(What needs to be done) Exactly the lines from the start of the entries through the line with "Bộ Drap Giường Cotton Poly của" are required in the output, with no pictures among them.

(Stored data entries)
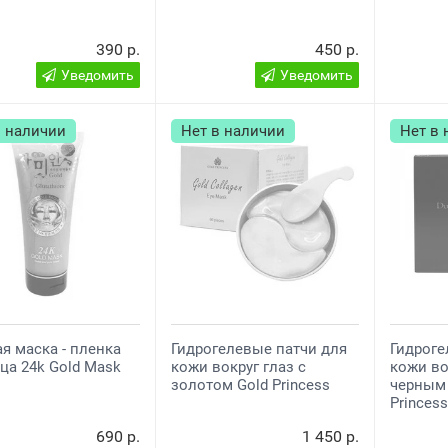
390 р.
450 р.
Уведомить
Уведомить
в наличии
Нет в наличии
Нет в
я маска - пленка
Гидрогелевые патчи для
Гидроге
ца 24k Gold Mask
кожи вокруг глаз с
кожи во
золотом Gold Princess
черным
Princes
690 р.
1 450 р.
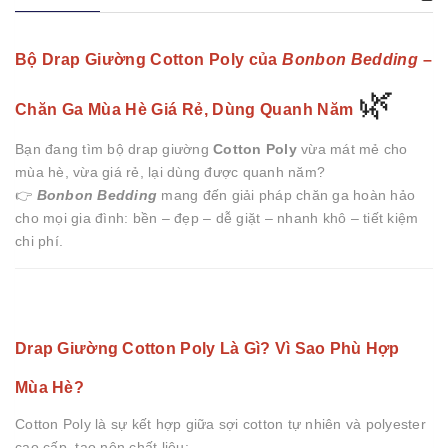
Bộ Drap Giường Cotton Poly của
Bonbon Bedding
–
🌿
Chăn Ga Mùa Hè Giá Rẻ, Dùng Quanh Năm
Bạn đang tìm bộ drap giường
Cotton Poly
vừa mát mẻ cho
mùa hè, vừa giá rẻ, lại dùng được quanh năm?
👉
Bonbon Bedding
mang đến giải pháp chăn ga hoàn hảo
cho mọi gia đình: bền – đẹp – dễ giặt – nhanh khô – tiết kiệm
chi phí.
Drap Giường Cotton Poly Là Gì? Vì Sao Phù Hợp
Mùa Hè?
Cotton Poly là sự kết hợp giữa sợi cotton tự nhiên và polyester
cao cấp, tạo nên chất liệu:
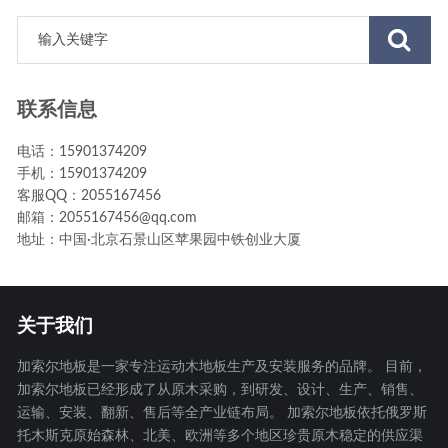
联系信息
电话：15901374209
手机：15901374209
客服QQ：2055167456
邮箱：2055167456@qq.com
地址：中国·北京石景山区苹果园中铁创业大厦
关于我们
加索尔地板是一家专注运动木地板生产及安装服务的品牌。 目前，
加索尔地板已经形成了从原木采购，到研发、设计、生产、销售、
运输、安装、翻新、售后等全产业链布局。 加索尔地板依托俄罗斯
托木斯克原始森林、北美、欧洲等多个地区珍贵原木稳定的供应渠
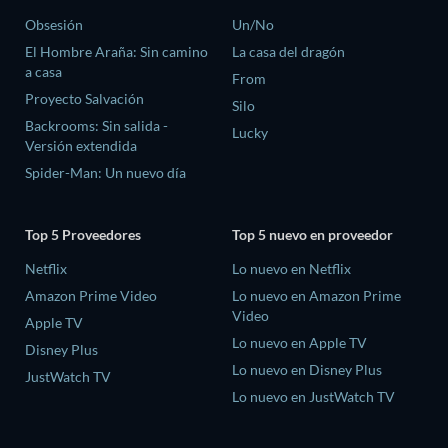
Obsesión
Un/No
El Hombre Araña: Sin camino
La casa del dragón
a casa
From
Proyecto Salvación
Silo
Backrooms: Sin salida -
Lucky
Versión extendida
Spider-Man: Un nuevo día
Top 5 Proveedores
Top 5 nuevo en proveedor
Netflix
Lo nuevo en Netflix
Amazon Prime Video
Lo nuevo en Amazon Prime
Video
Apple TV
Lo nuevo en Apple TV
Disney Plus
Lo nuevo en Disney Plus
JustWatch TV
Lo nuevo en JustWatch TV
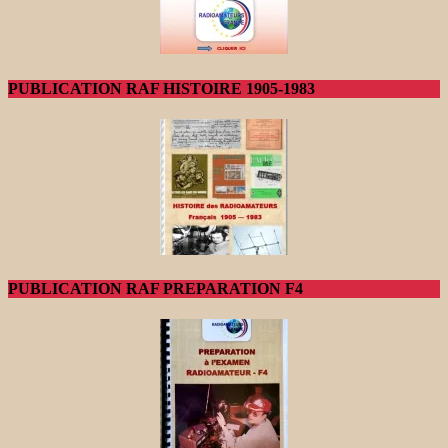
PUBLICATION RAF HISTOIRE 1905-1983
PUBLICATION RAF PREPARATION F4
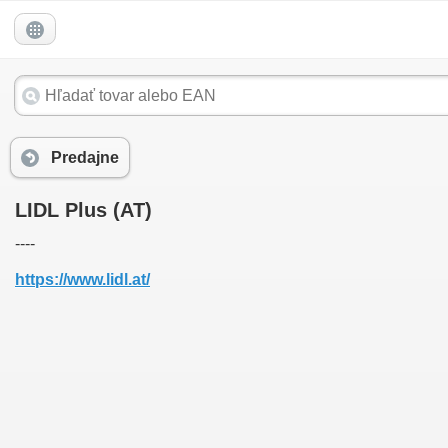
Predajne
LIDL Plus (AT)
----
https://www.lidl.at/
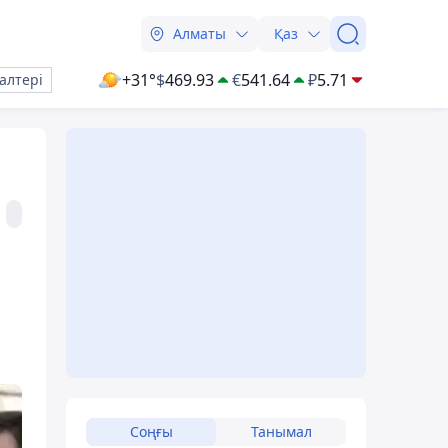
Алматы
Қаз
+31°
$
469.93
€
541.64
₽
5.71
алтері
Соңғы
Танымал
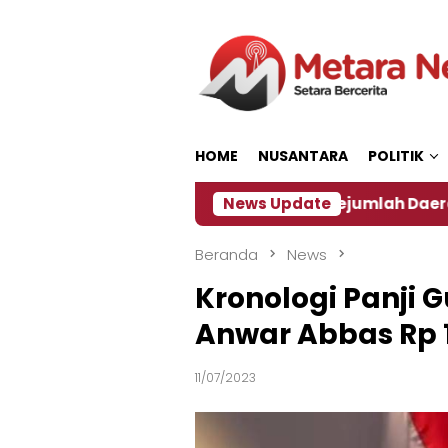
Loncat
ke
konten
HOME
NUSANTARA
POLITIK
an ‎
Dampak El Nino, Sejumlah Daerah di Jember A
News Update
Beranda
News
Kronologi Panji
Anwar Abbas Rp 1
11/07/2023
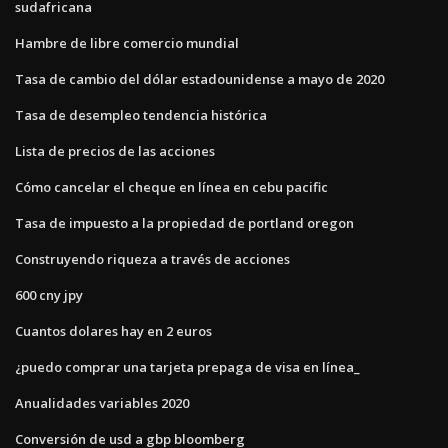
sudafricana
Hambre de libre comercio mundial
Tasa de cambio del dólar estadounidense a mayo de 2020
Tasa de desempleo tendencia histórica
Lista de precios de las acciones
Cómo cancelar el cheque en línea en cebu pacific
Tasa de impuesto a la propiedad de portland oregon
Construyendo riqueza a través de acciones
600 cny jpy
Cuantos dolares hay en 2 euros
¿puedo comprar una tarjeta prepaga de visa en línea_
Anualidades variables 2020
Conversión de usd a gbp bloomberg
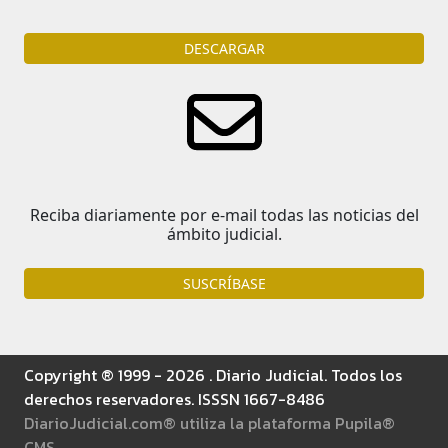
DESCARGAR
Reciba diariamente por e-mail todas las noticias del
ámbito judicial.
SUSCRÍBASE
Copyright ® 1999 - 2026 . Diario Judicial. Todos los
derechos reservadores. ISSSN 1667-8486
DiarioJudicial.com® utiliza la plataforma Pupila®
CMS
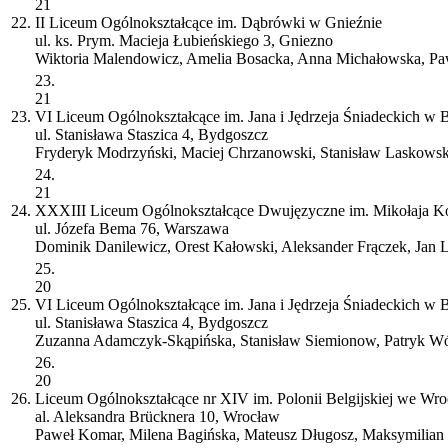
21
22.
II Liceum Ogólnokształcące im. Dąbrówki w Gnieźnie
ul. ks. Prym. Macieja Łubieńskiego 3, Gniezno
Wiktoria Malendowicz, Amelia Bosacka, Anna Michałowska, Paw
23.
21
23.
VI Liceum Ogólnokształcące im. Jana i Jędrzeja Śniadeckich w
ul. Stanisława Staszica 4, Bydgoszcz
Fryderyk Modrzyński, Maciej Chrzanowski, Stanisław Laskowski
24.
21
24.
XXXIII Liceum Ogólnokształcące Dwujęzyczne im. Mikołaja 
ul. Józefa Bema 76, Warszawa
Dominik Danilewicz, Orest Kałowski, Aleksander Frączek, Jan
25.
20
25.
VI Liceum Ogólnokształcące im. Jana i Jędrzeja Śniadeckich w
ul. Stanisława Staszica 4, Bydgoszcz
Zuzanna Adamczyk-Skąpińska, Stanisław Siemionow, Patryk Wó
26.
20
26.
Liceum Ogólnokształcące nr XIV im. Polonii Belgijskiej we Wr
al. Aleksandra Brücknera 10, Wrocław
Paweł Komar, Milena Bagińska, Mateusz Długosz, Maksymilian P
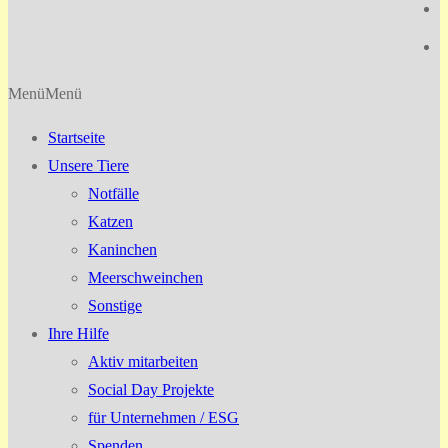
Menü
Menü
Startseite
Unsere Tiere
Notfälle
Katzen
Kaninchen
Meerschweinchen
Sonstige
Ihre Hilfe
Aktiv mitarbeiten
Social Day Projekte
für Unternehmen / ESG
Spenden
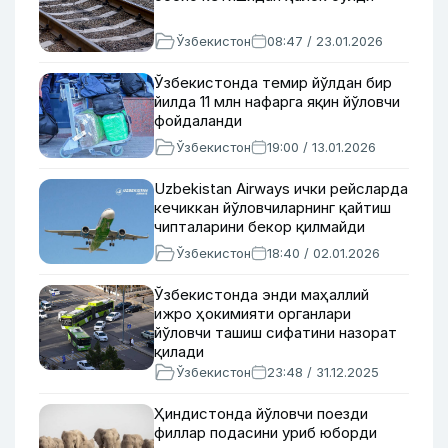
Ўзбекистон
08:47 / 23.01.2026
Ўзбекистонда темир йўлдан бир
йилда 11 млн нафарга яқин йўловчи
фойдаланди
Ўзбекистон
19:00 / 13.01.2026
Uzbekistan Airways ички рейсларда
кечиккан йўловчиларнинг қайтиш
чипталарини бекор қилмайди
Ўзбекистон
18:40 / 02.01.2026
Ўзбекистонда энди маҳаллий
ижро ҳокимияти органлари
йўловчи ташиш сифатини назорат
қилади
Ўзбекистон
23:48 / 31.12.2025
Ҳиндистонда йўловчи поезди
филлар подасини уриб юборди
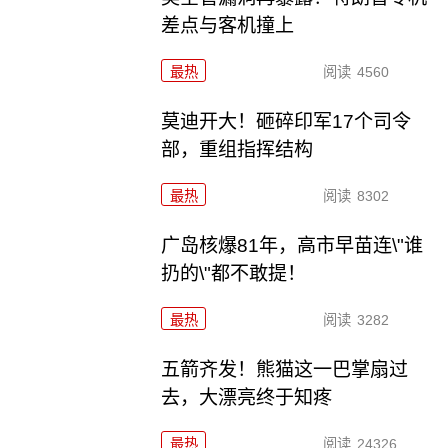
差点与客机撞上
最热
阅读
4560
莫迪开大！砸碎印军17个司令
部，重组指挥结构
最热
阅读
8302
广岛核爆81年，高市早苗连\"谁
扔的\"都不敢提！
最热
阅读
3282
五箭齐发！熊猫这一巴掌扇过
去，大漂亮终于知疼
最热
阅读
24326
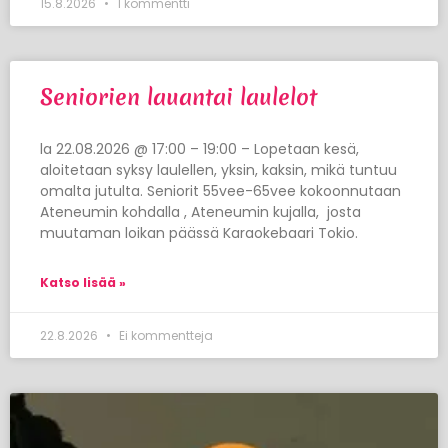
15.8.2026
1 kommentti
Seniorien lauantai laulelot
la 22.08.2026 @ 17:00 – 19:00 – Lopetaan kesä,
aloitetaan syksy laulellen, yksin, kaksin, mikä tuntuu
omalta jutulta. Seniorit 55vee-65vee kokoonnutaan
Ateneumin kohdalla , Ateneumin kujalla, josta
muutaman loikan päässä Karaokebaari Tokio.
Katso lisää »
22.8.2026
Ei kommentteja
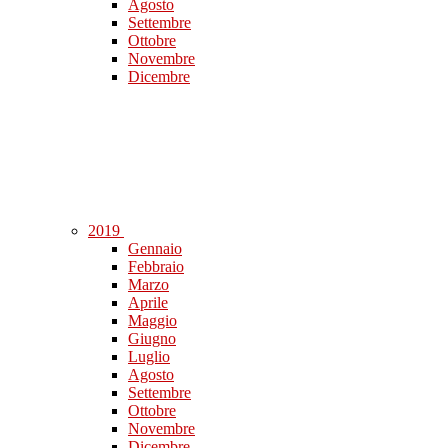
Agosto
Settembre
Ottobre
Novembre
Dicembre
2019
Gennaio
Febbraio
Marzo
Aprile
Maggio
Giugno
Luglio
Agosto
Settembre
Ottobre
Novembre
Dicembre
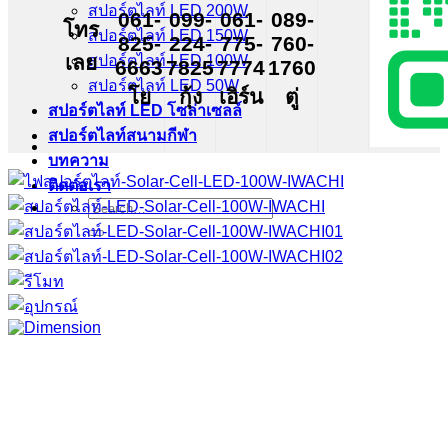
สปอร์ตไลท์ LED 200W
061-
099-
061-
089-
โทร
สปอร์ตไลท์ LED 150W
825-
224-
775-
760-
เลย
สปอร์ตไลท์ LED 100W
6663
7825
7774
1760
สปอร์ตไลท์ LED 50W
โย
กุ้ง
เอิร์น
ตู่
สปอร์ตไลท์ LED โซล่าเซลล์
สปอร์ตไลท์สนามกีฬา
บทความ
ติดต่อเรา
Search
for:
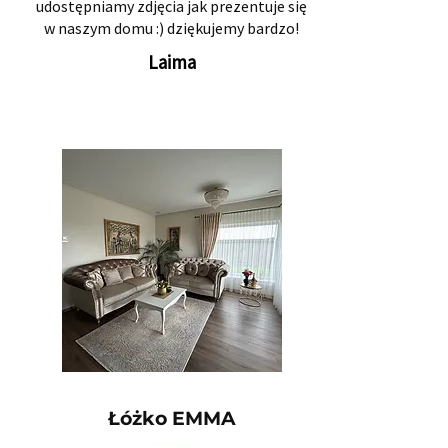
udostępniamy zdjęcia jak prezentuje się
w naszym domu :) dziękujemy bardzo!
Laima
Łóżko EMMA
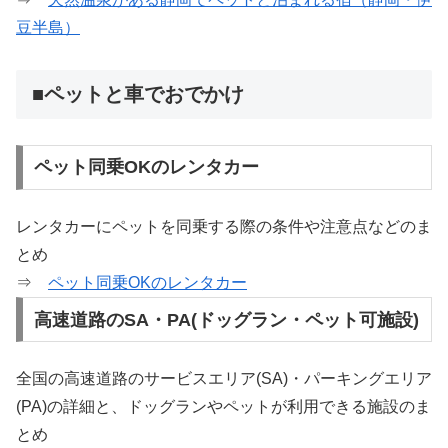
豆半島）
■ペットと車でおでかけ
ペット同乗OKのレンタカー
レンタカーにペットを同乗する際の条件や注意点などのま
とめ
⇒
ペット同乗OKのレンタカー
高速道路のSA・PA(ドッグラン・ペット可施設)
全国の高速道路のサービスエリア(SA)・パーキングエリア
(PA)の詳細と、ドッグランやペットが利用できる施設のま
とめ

(Result of this exercise)
390 р.
450 р.
Уведомить
Уведомить
в наличии
Нет в наличии
Нет в
я маска - пленка
Гидрогелевые патчи для
Гидроге
ца 24k Gold Mask
кожи вокруг глаз с
кожи во
золотом Gold Princess
черным
Princes
690 р.
1 450 р.
Bộ Drap Giường Cotton Poly của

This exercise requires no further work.